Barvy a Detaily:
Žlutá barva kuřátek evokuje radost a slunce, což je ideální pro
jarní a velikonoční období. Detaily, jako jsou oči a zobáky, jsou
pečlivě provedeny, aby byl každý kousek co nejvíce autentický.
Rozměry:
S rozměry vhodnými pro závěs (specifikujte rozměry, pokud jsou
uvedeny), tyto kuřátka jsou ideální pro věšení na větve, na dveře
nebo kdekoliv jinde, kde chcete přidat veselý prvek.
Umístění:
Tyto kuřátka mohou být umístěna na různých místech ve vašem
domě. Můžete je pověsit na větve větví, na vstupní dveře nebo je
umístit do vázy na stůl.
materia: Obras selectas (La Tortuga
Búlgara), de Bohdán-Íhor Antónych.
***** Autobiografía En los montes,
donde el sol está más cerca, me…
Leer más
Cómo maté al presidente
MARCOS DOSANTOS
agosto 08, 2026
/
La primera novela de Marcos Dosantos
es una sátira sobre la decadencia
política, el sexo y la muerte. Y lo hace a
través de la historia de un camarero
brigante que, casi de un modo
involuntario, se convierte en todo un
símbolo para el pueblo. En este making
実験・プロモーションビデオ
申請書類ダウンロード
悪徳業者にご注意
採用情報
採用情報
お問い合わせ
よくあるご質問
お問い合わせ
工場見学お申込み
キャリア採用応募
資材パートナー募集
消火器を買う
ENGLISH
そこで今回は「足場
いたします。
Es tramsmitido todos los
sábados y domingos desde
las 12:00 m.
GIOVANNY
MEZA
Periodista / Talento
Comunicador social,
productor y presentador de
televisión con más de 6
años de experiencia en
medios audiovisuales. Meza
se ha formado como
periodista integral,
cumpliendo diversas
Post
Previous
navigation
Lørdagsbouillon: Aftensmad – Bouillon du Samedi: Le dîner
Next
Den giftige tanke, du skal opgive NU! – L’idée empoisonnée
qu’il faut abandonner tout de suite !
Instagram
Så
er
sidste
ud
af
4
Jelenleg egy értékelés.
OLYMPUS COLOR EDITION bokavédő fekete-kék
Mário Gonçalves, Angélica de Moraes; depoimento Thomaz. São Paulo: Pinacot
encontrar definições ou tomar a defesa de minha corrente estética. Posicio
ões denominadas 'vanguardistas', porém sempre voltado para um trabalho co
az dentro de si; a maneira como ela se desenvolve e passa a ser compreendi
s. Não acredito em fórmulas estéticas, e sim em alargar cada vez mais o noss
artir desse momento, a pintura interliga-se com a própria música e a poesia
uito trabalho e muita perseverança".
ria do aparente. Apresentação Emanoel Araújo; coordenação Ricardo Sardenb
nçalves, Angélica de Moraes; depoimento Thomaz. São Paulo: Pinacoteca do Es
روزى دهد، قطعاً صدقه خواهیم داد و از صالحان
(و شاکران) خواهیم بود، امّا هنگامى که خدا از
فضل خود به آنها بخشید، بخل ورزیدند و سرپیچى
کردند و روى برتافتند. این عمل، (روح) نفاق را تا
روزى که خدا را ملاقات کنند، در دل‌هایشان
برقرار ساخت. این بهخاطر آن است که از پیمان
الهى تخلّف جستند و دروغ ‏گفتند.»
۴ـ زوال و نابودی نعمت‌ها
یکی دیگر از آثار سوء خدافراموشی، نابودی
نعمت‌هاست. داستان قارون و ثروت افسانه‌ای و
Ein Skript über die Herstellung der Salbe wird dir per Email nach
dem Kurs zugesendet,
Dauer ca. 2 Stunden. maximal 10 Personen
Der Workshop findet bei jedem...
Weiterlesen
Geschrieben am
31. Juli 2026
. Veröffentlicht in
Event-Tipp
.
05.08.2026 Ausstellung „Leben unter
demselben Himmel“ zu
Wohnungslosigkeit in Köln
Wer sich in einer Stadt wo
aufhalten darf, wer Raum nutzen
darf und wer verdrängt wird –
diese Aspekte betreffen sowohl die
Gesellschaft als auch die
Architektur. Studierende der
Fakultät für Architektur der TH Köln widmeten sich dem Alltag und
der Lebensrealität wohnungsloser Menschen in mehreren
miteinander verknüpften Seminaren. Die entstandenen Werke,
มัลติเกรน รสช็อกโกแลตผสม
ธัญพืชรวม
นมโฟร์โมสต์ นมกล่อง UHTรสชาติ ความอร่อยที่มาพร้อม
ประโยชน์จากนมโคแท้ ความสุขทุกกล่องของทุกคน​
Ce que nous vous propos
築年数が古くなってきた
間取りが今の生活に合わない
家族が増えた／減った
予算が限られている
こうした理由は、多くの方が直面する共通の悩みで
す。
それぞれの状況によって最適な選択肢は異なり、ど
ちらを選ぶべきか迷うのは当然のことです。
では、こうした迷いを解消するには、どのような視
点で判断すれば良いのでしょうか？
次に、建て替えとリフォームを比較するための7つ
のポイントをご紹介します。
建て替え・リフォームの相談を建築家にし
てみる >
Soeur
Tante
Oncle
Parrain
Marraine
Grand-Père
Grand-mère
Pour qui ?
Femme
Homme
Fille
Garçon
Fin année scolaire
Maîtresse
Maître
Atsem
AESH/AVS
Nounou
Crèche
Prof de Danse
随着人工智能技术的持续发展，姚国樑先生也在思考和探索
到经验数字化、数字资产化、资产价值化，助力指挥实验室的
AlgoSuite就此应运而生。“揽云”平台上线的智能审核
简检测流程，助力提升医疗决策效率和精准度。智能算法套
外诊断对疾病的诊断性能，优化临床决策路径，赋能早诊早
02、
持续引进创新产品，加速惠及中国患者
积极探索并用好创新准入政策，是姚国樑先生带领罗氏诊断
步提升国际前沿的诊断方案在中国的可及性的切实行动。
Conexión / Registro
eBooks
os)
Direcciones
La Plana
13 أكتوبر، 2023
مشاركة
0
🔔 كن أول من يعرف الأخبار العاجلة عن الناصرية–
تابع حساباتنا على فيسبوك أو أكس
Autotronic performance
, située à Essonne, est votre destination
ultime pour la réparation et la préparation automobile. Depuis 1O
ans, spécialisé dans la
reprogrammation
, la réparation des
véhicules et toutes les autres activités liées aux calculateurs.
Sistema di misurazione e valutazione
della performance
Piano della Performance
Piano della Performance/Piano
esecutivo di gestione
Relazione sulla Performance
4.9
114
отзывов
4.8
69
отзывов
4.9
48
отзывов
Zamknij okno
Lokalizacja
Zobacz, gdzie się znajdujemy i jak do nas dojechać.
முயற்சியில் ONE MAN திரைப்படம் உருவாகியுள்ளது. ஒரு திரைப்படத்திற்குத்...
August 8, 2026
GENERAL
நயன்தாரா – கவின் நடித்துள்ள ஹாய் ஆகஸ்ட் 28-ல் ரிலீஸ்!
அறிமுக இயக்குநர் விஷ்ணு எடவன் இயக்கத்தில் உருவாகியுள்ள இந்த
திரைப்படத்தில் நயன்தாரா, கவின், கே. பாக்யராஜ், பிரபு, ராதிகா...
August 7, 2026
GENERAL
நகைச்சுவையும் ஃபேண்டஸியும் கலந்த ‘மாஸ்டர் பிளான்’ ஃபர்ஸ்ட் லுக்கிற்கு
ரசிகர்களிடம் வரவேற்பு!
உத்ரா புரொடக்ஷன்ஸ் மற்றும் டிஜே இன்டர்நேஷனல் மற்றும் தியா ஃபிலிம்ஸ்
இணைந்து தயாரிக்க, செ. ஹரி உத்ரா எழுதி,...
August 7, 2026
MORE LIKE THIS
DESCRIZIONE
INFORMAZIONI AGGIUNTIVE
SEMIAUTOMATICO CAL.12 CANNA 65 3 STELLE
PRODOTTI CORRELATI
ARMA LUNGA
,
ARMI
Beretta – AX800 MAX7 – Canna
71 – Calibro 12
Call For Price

— DIRECTIONS —
The lines in the records above that include the word "Angélica" must be copied out.

— SOLUTION TO THE PROBLEM —
Mário Gonçalves, Angélica de Moraes; depoimento Thomaz. São Paulo: Pinacot
nçalves, Angélica de Moraes; depoimento Thomaz. São Paulo: Pinacoteca do Es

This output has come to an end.